> [Task statement]: Go through the data and copy each line where the word "Instant" shows up.

^^^^^^^^

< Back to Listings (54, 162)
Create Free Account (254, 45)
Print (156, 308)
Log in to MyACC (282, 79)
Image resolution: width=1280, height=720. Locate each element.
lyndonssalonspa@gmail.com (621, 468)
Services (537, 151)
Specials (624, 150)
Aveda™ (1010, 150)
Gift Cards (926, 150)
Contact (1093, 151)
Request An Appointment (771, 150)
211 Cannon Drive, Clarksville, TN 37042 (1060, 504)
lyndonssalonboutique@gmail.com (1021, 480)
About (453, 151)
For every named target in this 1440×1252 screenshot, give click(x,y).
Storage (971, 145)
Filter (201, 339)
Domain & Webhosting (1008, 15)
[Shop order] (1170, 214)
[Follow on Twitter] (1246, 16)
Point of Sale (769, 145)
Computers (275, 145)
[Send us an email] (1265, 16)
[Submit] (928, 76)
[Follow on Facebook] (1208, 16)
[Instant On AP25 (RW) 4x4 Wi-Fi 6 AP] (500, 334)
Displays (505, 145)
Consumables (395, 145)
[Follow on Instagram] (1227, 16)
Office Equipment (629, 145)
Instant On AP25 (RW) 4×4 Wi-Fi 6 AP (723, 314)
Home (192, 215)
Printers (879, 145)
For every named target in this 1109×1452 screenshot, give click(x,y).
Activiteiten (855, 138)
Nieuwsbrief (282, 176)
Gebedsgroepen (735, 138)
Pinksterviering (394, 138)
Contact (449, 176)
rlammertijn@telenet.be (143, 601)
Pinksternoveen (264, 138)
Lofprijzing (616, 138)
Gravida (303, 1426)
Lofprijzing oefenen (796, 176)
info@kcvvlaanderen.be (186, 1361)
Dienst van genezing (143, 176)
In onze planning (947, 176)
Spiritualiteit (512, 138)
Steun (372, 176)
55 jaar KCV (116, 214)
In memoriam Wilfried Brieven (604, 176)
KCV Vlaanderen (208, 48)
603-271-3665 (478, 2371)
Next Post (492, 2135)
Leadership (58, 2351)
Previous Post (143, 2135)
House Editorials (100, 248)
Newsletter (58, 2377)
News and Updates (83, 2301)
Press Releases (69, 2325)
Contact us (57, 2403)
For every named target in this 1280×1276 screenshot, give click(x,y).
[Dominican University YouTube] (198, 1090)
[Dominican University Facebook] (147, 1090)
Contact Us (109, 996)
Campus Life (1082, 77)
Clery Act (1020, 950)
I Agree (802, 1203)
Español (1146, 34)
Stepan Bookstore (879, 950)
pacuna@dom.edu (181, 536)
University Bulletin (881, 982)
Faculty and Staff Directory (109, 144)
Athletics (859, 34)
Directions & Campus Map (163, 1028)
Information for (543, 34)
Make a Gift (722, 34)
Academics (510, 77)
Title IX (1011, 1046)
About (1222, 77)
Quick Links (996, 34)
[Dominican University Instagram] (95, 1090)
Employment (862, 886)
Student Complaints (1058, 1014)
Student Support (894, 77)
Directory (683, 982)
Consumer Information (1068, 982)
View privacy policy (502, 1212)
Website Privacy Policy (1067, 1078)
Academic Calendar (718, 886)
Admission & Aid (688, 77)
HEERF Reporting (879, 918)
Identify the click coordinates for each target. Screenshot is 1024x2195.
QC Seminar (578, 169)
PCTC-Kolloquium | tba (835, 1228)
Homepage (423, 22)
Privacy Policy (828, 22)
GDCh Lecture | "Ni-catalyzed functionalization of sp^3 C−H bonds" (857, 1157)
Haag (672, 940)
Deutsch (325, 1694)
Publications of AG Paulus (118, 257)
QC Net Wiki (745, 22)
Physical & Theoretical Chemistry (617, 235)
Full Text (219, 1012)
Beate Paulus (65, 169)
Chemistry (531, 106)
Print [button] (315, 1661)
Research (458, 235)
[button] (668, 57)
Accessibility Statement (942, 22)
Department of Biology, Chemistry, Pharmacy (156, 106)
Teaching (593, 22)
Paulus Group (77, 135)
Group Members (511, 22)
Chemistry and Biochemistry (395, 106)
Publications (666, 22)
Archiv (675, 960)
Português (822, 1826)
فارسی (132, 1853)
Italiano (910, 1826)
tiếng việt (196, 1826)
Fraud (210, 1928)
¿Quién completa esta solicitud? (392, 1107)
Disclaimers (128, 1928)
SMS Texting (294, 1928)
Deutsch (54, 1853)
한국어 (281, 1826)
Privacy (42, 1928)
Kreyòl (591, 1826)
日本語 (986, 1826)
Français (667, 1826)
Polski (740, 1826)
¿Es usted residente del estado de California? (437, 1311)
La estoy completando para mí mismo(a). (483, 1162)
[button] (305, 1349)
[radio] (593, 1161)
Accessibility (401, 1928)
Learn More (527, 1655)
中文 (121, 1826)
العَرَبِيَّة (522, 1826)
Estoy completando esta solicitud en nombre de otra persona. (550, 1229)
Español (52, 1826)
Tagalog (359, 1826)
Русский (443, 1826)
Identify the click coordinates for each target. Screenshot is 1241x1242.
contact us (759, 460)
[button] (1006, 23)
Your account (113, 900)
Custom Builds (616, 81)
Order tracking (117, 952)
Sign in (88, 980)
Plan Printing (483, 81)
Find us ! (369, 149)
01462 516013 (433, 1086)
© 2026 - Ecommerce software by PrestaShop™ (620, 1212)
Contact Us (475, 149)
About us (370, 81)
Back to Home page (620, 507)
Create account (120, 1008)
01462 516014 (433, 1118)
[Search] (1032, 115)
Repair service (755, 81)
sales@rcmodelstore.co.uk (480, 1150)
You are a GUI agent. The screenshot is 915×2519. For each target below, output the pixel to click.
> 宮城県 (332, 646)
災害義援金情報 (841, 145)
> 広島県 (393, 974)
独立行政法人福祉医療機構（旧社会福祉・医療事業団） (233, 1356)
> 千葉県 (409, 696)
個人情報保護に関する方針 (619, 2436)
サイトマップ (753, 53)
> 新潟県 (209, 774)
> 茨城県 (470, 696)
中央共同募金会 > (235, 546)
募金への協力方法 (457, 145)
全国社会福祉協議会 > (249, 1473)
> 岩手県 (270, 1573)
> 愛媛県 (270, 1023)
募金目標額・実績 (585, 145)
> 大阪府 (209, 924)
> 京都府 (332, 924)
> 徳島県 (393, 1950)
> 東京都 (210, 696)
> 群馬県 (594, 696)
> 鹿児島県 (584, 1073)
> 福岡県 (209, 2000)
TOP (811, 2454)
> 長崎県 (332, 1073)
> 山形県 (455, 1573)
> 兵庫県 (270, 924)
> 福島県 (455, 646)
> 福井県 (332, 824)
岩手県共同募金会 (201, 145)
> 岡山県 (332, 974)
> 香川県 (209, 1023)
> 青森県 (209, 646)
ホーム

^^^^^^^^

> [Response]:
[Instant On AP25 (RW) 4x4 Wi-Fi 6 AP] (500, 334)
Instant On AP25 (RW) 4×4 Wi-Fi 6 AP (723, 314)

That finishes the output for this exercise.